Problem:
Repeat the records below verbatim and include no pictures.

Material supplied:

▶

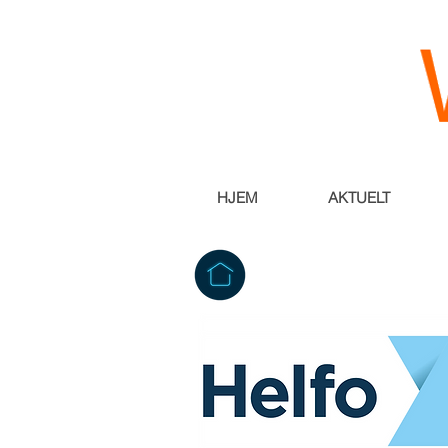
HJEM
AKTUELT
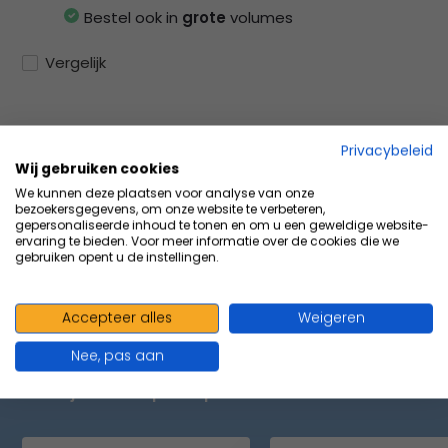
Bestel ook in
grote
volumes
Vergelijk
Privacybeleid
Productomschrijving
Wij gebruiken cookies
We kunnen deze plaatsen voor analyse van onze
bezoekersgegevens, om onze website te verbeteren,
Specificaties
gepersonaliseerde inhoud te tonen en om u een geweldige website-
ervaring te bieden. Voor meer informatie over de cookies die we
gebruiken opent u de instellingen.
Delen
Accepteer alles
Weigeren
Nee, pas aan
VOLUMEVOORDEEL & ACCESSOIRES
Maak je aankoop compleet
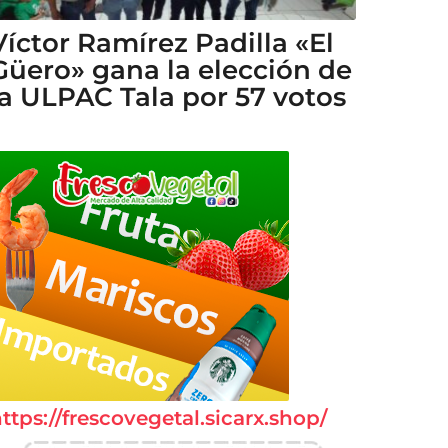
Víctor Ramírez Padilla «El
Güero» gana la elección de
la ULPAC Tala por 57 votos
ttps://frescovegetal.sicarx.shop/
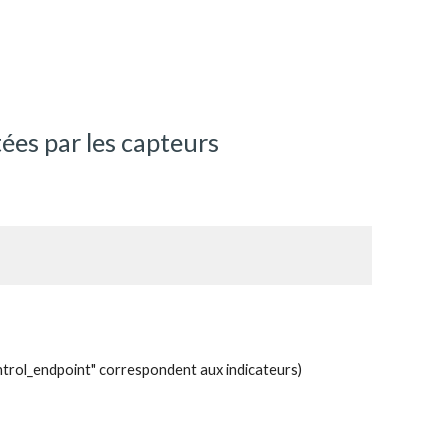
tées par les capteurs
"control_endpoint" correspondent aux indicateurs)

◀

Written response:
HJEM
AKTUELT
Bestel ook in
grote
volumes
Vergelijk
Privacybeleid
Productomschrijving
Wij gebruiken cookies
We kunnen deze plaatsen voor analyse van onze
bezoekersgegevens, om onze website te verbeteren,
Specificaties
gepersonaliseerde inhoud te tonen en om u een geweldige website-
ervaring te bieden. Voor meer informatie over de cookies die we
gebruiken opent u de instellingen.
Delen
Accepteer alles
Weigeren
Nee, pas aan
VOLUMEVOORDEEL & ACCESSOIRES
Maak je aankoop compleet
Víctor Ramírez Padilla «El
Güero» gana la elección de
la ULPAC Tala por 57 votos
ttps://frescovegetal.sicarx.shop/
tées par les capteurs
"control_endpoint" correspondent aux indicateurs)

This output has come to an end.